---- Extracted data

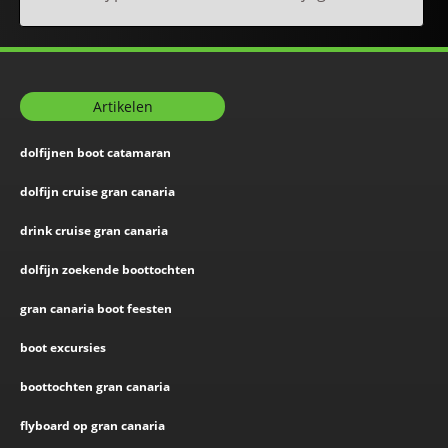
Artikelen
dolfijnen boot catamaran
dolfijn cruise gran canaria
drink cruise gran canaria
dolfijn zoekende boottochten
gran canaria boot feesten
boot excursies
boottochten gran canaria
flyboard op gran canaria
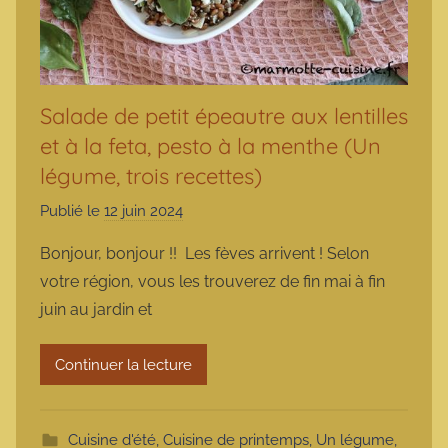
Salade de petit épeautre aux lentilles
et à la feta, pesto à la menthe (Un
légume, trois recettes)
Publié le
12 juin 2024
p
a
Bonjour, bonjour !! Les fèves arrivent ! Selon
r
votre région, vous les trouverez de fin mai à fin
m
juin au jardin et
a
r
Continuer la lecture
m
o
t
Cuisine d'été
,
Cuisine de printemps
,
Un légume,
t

--------
---- Extracted data

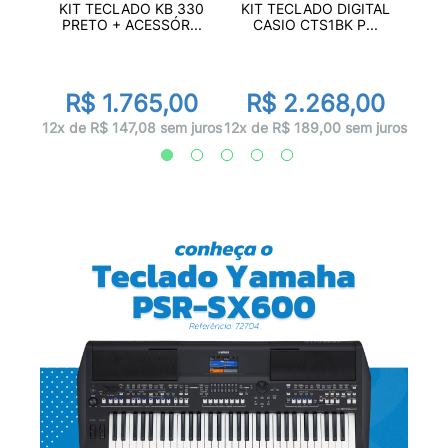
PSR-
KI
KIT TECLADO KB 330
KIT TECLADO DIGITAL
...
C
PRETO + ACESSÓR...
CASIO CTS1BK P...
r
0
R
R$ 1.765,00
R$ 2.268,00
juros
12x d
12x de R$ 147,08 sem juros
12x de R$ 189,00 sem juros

--------

## Assigned task
In the data above, how many lines contain the word "gran"? Only the number is wanted.

## Exercise answer
5